#### INPUT DATA:
------------------------------
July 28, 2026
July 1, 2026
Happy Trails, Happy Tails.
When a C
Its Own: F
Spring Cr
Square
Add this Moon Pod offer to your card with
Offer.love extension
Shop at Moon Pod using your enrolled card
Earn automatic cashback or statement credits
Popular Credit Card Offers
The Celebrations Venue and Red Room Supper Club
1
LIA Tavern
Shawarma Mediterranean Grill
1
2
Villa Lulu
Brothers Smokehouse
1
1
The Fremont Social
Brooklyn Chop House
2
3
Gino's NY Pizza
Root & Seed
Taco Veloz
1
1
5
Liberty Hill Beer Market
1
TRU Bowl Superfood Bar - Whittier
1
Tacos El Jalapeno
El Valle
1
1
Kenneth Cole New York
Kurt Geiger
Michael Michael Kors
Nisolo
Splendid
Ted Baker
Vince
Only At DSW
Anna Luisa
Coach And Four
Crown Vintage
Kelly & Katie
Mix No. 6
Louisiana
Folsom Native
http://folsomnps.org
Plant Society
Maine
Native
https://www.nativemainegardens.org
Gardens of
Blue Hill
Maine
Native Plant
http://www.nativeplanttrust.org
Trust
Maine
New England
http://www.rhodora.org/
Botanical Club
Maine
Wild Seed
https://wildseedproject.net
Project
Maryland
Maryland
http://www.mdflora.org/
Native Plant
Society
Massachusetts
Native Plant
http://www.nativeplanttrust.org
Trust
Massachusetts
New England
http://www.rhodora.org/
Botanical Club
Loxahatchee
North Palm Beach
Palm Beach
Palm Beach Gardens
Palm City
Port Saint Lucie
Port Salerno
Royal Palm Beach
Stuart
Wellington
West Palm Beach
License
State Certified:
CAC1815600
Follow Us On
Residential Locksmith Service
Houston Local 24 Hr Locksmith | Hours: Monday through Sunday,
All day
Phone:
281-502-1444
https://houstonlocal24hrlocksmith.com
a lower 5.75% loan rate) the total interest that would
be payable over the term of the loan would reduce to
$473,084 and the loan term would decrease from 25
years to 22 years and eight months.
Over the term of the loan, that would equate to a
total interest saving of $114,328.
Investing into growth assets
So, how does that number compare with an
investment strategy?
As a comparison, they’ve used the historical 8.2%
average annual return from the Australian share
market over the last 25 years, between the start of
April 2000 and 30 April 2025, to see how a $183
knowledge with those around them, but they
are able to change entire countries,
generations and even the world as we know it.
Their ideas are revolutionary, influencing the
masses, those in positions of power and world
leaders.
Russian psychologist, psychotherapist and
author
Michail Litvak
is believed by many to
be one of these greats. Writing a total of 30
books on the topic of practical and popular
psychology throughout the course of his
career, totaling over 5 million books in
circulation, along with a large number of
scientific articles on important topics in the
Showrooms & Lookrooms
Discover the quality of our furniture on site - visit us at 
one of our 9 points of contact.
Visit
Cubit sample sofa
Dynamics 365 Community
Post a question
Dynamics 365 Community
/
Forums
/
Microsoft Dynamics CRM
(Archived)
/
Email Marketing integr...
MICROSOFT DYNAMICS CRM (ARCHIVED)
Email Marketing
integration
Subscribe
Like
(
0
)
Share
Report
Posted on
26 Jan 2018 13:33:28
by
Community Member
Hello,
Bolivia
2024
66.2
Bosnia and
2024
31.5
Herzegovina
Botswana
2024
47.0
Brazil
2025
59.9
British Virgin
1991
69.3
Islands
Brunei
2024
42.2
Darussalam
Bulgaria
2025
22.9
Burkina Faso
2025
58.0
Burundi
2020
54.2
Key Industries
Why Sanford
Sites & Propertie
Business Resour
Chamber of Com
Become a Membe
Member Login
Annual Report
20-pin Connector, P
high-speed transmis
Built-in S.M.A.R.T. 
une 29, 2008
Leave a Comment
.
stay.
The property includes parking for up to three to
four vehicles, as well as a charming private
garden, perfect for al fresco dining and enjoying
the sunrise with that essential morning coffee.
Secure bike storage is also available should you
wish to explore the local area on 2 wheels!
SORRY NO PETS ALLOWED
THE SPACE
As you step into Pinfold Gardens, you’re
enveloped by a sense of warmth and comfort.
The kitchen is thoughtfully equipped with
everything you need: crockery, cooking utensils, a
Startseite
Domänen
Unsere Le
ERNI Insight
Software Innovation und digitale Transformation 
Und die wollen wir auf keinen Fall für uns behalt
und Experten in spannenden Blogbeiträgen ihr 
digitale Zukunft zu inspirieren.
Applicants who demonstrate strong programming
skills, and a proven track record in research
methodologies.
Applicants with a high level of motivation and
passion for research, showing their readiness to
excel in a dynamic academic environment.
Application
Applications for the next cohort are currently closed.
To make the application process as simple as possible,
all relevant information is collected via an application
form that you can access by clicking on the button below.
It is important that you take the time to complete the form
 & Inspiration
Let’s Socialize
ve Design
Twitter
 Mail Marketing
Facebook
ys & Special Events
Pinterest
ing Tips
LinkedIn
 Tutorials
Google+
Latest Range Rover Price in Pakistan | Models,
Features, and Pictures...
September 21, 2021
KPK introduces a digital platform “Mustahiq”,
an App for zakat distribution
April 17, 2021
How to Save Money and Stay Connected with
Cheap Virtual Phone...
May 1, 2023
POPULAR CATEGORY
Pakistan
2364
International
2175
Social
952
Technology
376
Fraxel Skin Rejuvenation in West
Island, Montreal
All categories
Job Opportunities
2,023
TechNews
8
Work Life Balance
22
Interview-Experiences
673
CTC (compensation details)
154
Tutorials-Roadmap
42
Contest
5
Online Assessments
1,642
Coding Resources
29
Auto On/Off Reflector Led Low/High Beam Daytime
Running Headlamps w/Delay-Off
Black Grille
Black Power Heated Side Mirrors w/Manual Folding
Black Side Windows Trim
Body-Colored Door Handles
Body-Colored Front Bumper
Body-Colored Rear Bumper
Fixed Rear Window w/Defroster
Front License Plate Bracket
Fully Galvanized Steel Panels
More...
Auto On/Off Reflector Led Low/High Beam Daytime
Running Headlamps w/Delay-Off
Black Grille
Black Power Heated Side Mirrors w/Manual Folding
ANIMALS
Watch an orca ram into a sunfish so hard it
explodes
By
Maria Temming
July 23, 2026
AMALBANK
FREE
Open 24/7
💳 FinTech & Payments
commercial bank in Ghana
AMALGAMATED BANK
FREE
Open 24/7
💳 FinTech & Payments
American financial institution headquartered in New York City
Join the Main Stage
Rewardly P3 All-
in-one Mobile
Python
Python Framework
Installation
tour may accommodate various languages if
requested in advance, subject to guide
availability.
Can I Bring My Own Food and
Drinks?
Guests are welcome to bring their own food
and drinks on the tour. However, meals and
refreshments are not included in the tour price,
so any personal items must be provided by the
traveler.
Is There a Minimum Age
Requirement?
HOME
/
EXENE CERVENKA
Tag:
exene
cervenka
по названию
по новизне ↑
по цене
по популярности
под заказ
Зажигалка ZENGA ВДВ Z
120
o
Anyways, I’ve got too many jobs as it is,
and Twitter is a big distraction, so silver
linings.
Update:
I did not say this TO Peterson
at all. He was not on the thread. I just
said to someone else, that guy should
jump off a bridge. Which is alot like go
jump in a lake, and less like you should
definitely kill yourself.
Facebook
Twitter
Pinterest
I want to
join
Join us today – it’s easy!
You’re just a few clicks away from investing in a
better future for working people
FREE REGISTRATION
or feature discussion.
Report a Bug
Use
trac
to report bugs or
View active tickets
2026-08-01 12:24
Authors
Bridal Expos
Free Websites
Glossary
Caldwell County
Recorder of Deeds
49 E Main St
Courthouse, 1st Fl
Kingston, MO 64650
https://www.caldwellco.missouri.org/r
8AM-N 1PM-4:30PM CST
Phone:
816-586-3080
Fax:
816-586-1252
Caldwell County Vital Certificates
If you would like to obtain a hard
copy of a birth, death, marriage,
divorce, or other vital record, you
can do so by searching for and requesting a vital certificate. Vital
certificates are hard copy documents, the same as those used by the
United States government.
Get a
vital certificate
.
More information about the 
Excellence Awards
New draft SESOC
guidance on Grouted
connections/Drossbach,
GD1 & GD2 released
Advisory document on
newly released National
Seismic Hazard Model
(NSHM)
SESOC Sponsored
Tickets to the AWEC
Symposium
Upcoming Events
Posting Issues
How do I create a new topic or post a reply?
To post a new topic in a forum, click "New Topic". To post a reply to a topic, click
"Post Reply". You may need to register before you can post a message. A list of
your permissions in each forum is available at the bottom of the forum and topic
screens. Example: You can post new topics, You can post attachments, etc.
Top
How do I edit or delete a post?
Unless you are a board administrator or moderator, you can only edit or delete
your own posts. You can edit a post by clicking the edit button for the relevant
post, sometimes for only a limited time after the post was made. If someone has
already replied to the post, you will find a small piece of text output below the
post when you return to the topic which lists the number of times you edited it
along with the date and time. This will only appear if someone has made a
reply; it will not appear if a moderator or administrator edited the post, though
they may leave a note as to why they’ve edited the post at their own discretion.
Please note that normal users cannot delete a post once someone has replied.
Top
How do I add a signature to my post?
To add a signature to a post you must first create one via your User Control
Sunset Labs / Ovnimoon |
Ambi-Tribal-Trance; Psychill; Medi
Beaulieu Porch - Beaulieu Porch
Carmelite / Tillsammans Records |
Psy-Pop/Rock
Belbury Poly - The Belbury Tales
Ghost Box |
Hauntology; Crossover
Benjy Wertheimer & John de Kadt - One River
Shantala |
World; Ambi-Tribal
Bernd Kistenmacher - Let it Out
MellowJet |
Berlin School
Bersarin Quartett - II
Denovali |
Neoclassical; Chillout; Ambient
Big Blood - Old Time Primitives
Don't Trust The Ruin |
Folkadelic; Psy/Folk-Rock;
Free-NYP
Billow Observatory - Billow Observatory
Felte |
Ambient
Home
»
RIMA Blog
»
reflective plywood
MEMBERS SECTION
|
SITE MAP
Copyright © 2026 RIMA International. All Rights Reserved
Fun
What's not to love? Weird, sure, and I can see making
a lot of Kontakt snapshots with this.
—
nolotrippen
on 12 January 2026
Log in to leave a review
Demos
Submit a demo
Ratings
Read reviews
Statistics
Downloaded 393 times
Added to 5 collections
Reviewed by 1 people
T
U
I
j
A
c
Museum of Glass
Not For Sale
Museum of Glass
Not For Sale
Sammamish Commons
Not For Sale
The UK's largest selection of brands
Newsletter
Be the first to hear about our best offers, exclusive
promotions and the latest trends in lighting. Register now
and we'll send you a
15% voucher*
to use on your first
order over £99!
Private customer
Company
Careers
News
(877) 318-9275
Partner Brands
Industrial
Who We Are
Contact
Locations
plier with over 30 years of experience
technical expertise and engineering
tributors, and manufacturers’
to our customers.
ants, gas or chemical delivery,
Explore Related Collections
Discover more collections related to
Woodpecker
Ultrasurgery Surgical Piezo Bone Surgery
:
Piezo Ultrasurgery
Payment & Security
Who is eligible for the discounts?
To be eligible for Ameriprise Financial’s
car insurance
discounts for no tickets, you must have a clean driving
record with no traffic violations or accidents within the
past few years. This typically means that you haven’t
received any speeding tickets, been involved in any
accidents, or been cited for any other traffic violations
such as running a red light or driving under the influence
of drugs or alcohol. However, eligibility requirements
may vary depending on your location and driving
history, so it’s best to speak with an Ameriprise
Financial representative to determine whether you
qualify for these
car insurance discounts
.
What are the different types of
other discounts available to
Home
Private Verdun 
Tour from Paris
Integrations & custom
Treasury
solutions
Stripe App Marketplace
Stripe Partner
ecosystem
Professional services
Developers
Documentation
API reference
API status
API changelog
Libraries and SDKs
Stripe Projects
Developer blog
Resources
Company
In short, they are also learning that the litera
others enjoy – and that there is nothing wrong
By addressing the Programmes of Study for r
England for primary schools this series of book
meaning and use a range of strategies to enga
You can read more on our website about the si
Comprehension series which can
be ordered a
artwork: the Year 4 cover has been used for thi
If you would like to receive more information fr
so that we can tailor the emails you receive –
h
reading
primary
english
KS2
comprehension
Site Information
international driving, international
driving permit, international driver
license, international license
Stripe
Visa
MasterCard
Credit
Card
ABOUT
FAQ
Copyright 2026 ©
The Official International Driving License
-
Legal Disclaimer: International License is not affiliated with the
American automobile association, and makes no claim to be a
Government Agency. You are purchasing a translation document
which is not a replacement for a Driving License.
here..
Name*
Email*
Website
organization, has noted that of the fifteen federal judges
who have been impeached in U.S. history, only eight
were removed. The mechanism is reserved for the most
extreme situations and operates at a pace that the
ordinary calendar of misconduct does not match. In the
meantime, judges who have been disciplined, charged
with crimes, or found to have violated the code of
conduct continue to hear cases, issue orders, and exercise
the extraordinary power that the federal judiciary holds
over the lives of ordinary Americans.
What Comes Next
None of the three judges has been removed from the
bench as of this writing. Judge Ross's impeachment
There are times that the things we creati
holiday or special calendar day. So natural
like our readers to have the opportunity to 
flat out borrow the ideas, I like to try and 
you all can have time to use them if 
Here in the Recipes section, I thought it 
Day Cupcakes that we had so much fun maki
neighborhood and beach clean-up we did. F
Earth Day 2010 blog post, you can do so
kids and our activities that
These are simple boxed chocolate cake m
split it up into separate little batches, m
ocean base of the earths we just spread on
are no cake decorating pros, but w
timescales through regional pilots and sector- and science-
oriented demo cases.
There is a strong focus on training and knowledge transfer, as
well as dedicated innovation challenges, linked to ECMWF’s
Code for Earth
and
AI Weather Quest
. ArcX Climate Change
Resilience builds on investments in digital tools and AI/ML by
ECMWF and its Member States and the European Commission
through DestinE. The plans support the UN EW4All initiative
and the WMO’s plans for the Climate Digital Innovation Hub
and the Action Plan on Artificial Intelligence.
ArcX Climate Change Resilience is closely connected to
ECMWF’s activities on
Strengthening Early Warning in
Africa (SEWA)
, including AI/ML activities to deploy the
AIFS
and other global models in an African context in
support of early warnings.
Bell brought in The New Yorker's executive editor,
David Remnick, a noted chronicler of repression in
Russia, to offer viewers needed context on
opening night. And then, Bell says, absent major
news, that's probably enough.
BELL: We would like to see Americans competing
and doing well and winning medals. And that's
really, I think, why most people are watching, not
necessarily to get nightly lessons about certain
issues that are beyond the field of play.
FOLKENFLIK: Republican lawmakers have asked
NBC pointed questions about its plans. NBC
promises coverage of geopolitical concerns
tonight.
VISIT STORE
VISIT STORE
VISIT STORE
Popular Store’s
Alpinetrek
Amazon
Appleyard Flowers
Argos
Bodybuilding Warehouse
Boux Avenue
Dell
------------------------------
#### WHAT THE TASK REQUIRES:
Can you repeat, word for word, every line above from the one containing "Member Login" down to the one containing "ERNI Insight", including both?

#### SOLUTION TO THIS PROBLEM:
Member Login
Annual Report
20-pin Connector, P
high-speed transmis
Built-in S.M.A.R.T. 
une 29, 2008
Leave a Comment
.
stay.
The property includes parking for up to three to
four vehicles, as well as a charming private
garden, perfect for al fresco dining and enjoying
the sunrise with that essential morning coffee.
Secure bike storage is also available should you
wish to explore the local area on 2 wheels!
SORRY NO PETS ALLOWED
THE SPACE
As you step into Pinfold Gardens, you’re
enveloped by a sense of warmth and comfort.
The kitchen is thoughtfully equipped with
everything you need: crockery, cooking utensils, a
Startseite
Domänen
Unsere Le
ERNI Insight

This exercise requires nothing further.